Material for this exercise: Begin

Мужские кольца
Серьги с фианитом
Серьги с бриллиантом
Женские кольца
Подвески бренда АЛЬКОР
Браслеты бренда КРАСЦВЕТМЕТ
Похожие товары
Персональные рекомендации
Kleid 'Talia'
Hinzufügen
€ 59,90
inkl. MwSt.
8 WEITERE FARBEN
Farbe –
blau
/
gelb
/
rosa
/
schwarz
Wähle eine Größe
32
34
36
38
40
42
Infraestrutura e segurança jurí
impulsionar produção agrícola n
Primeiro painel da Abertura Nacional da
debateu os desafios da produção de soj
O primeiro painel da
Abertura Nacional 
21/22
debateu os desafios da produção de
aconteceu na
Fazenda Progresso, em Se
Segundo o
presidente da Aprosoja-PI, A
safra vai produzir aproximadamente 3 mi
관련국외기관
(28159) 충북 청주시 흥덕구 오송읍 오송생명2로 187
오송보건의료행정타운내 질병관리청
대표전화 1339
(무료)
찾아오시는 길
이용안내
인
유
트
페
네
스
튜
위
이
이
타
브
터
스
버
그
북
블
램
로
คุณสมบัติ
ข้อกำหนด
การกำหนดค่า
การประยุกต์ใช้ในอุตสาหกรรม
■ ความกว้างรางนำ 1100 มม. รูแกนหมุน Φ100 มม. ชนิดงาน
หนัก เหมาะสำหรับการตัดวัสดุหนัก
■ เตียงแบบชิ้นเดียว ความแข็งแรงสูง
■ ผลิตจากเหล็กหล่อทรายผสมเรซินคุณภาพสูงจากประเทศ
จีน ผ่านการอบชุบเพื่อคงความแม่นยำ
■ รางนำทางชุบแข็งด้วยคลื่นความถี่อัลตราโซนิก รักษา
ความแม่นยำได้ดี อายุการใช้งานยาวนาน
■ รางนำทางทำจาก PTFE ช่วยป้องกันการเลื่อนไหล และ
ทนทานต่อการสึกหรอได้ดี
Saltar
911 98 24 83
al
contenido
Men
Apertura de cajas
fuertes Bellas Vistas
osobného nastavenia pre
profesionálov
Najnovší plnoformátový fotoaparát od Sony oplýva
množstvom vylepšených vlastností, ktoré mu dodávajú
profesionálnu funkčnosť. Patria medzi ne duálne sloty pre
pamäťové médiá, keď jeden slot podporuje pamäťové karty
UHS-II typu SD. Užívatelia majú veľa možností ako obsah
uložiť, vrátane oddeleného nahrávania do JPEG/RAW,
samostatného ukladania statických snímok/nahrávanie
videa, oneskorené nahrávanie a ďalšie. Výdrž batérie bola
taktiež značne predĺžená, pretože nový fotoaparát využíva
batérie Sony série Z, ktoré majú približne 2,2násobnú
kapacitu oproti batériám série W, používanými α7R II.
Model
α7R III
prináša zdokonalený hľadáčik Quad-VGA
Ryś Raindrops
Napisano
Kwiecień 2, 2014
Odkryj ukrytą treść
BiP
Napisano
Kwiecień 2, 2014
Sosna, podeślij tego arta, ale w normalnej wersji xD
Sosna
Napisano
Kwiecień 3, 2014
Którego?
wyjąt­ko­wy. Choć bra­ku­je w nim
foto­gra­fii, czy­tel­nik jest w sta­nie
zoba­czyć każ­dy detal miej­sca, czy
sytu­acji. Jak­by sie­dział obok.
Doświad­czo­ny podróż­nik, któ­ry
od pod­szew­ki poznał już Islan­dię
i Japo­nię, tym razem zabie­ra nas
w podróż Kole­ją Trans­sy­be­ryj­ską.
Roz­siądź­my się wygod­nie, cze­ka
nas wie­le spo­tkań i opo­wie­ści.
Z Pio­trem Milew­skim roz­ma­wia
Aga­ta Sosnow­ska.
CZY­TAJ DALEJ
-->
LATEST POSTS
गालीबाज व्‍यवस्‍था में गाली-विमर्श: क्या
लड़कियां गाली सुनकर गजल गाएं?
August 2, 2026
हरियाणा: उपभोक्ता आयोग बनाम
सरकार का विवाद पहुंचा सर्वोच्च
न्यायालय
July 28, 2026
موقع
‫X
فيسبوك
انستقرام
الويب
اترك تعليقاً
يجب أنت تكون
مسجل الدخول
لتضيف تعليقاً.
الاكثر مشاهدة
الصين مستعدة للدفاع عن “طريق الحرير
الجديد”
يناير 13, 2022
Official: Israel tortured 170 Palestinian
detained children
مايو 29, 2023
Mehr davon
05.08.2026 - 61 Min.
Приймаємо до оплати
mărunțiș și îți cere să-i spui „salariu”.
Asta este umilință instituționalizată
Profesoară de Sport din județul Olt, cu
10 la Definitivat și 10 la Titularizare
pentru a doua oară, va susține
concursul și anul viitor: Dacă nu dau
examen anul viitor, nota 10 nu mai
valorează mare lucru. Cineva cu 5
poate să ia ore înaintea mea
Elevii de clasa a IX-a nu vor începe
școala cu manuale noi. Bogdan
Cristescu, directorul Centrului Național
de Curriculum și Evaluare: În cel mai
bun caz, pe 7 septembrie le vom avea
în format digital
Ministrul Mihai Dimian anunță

Material for this exercise: End
Material for this exercise: Begin

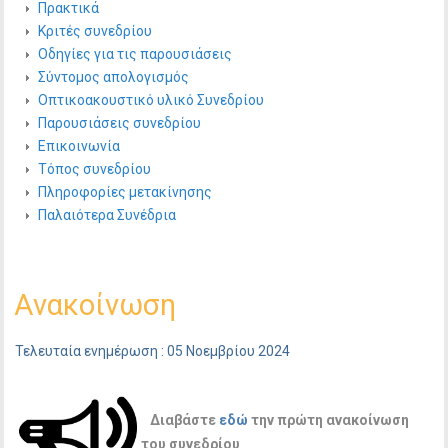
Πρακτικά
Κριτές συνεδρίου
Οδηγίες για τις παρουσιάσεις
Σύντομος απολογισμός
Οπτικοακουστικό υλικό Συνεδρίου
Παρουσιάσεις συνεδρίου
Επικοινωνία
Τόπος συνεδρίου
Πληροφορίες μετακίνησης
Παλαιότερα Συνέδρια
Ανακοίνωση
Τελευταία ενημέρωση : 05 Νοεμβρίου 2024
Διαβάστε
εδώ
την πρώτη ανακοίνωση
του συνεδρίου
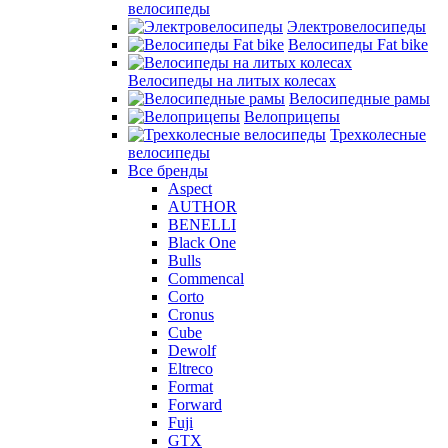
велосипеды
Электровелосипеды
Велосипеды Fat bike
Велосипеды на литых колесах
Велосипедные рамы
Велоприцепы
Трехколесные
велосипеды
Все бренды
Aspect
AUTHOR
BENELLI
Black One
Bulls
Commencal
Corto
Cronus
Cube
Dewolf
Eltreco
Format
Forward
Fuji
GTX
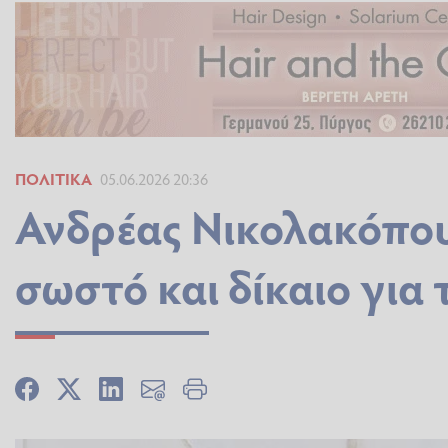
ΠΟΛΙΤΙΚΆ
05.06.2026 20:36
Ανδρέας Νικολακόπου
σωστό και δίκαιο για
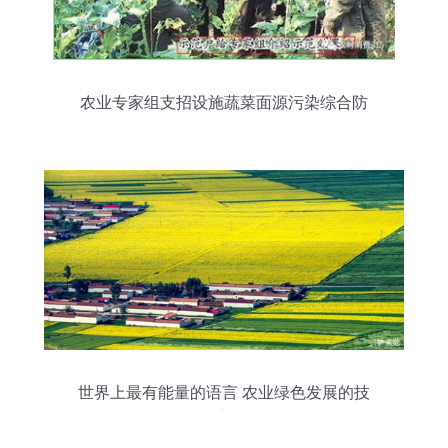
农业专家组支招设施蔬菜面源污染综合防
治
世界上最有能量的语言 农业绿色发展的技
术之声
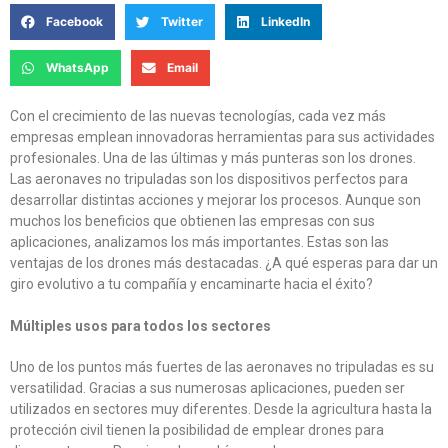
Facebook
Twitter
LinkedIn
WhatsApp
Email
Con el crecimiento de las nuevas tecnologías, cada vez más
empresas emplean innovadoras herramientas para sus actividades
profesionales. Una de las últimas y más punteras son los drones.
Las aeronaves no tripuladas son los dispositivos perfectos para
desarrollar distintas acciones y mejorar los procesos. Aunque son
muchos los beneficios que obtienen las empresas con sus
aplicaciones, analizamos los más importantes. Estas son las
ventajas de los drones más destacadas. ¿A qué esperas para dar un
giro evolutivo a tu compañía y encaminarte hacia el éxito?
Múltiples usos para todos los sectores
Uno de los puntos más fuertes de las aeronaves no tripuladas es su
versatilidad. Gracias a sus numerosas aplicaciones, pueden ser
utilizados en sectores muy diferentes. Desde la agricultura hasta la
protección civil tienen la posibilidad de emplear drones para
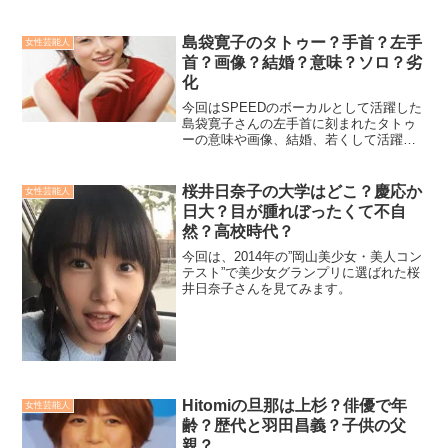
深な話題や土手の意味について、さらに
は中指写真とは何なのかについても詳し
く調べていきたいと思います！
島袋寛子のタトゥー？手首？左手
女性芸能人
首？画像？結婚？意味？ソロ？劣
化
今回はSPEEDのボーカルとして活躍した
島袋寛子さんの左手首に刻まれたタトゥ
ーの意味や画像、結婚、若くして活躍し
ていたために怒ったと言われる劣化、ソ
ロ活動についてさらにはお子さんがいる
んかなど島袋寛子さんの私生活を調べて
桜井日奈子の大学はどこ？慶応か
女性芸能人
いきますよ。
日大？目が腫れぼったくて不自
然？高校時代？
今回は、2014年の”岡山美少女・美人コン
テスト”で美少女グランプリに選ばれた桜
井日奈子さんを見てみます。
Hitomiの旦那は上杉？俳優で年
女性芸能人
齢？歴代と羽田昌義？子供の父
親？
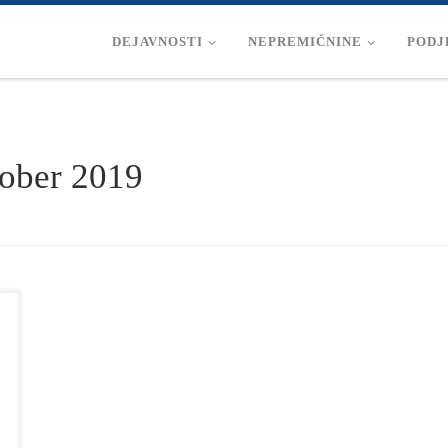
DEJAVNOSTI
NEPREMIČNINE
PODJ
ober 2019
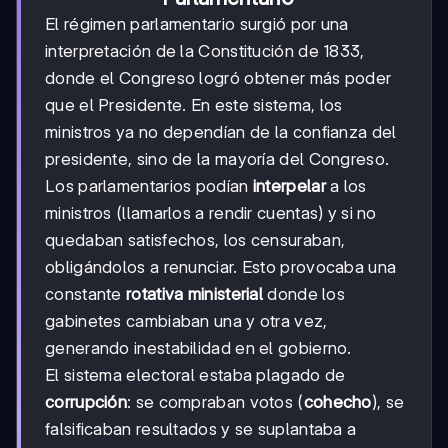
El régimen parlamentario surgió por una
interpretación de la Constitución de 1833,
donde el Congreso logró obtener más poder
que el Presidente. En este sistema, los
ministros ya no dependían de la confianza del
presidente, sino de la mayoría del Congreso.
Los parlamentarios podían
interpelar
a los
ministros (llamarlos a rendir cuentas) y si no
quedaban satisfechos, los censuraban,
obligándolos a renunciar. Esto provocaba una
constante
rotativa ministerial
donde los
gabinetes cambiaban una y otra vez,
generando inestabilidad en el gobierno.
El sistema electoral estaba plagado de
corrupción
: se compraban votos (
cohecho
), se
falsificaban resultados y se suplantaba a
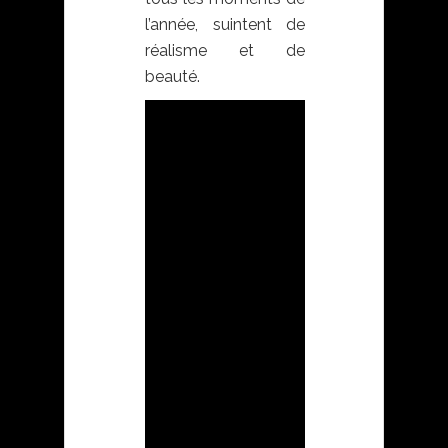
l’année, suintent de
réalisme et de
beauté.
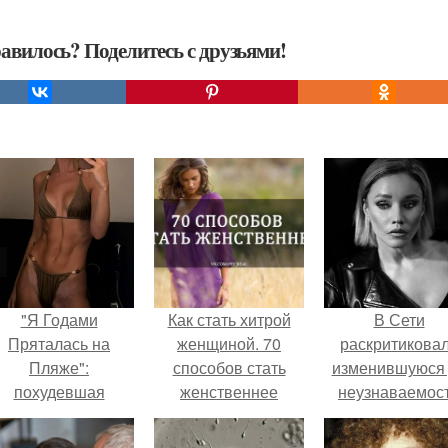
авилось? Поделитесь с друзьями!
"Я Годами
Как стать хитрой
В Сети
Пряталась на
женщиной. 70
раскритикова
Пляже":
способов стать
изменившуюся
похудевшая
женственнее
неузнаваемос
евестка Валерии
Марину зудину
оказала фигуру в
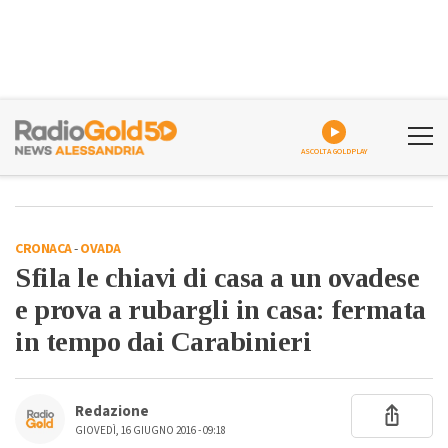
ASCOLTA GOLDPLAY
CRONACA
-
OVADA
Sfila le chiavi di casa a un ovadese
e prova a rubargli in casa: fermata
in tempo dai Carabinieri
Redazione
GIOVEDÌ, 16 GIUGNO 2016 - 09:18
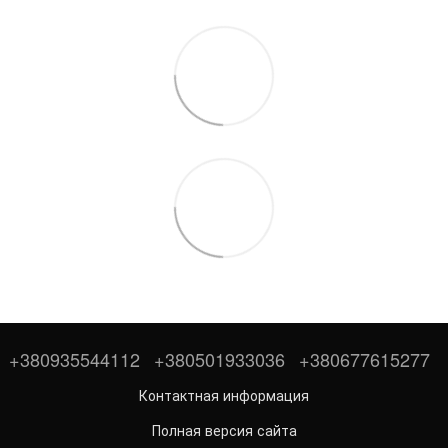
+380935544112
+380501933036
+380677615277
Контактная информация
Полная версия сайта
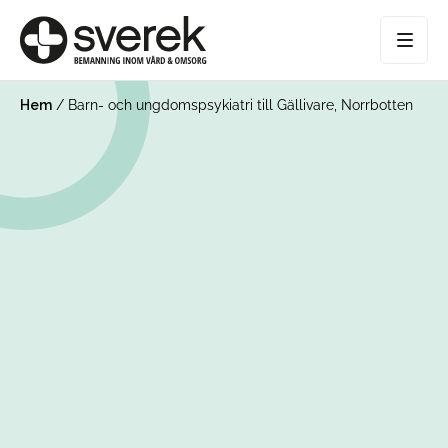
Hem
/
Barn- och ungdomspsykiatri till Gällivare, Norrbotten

Material for this exercise: End
Material for this exercise: Begin

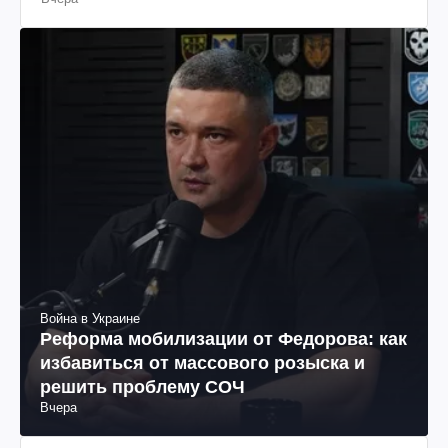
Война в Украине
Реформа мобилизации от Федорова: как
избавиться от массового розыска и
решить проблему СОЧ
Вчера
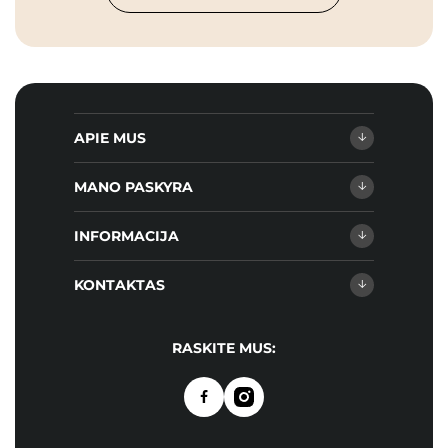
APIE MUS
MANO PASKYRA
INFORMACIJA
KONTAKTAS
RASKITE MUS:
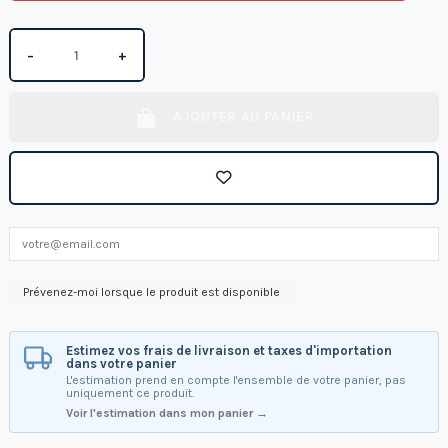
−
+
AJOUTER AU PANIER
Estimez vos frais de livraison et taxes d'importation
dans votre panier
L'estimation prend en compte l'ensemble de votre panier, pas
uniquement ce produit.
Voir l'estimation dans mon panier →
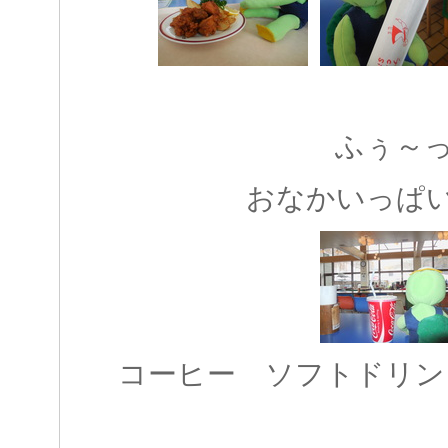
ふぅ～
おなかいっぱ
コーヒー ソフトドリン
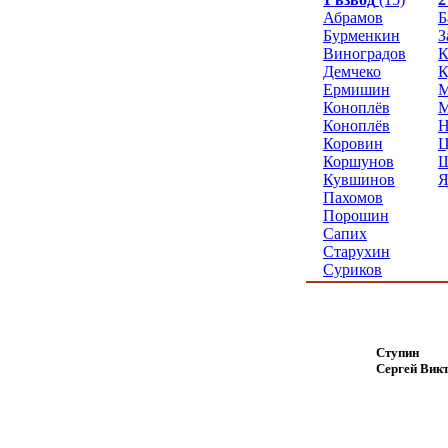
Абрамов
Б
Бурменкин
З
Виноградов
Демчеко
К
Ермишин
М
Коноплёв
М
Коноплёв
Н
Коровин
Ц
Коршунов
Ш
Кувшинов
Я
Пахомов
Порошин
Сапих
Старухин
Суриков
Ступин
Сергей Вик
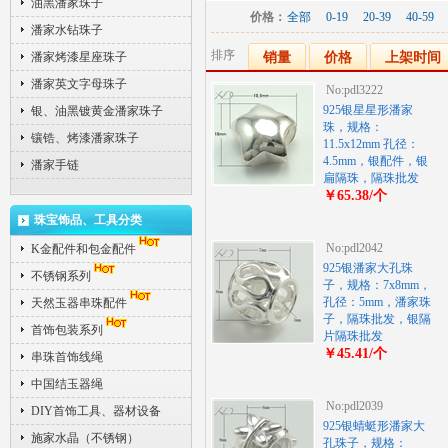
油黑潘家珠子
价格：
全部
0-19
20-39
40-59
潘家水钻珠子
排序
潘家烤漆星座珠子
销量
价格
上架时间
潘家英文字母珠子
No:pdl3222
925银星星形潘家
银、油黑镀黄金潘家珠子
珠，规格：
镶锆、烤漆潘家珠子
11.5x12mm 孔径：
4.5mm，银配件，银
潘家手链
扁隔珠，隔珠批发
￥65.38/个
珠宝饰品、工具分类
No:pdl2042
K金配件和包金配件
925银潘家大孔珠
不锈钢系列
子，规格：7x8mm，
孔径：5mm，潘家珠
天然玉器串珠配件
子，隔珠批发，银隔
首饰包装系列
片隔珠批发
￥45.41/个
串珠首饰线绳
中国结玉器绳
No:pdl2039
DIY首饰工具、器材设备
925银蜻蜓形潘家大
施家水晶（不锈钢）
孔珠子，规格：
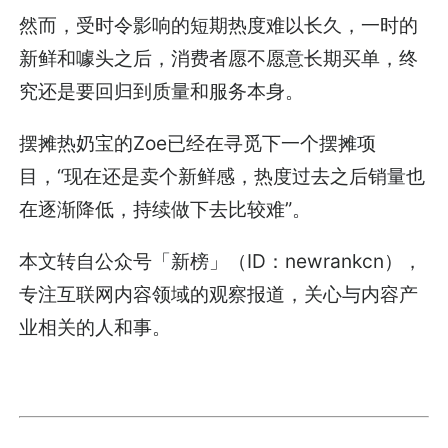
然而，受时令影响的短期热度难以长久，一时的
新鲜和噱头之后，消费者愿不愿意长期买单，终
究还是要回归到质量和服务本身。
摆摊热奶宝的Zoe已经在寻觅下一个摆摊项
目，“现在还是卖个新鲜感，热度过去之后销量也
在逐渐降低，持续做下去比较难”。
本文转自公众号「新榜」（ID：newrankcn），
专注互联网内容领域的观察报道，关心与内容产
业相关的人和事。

Material for this exercise: End

Retype exactly the lines of the data above that fall between the line with "Мужские кольца" and the line with "samostatného ukladania statických", inclusive, and add nothing.

Мужские кольца
Серьги с фианитом
Серьги с бриллиантом
Женские кольца
Подвески бренда АЛЬКОР
Браслеты бренда КРАСЦВЕТМЕТ
Похожие товары
Персональные рекомендации
Kleid 'Talia'
Hinzufügen
€ 59,90
inkl. MwSt.
8 WEITERE FARBEN
Farbe –
blau
/
gelb
/
rosa
/
schwarz
Wähle eine Größe
32
34
36
38
40
42
Infraestrutura e segurança jurí
impulsionar produção agrícola n
Primeiro painel da Abertura Nacional da
debateu os desafios da produção de soj
O primeiro painel da
Abertura Nacional 
21/22
debateu os desafios da produção de
aconteceu na
Fazenda Progresso, em Se
Segundo o
presidente da Aprosoja-PI, A
safra vai produzir aproximadamente 3 mi
관련국외기관
(28159) 충북 청주시 흥덕구 오송읍 오송생명2로 187
오송보건의료행정타운내 질병관리청
대표전화 1339
(무료)
찾아오시는 길
이용안내
인
유
트
페
네
스
튜
위
이
이
타
브
터
스
버
그
북
블
램
로
คุณสมบัติ
ข้อกำหนด
การกำหนดค่า
การประยุกต์ใช้ในอุตสาหกรรม
■ ความกว้างรางนำ 1100 มม. รูแกนหมุน Φ100 มม. ชนิดงาน
หนัก เหมาะสำหรับการตัดวัสดุหนัก
■ เตียงแบบชิ้นเดียว ความแข็งแรงสูง
■ ผลิตจากเหล็กหล่อทรายผสมเรซินคุณภาพสูงจากประเทศ
จีน ผ่านการอบชุบเพื่อคงความแม่นยำ
■ รางนำทางชุบแข็งด้วยคลื่นความถี่อัลตราโซนิก รักษา
ความแม่นยำได้ดี อายุการใช้งานยาวนาน
■ รางนำทางทำจาก PTFE ช่วยป้องกันการเลื่อนไหล และ
ทนทานต่อการสึกหรอได้ดี
Saltar
911 98 24 83
al
contenido
Men
Apertura de cajas
fuertes Bellas Vistas
osobného nastavenia pre
profesionálov
Najnovší plnoformátový fotoaparát od Sony oplýva
množstvom vylepšených vlastností, ktoré mu dodávajú
profesionálnu funkčnosť. Patria medzi ne duálne sloty pre
pamäťové médiá, keď jeden slot podporuje pamäťové karty
UHS-II typu SD. Užívatelia majú veľa možností ako obsah
uložiť, vrátane oddeleného nahrávania do JPEG/RAW,
samostatného ukladania statických snímok/nahrávanie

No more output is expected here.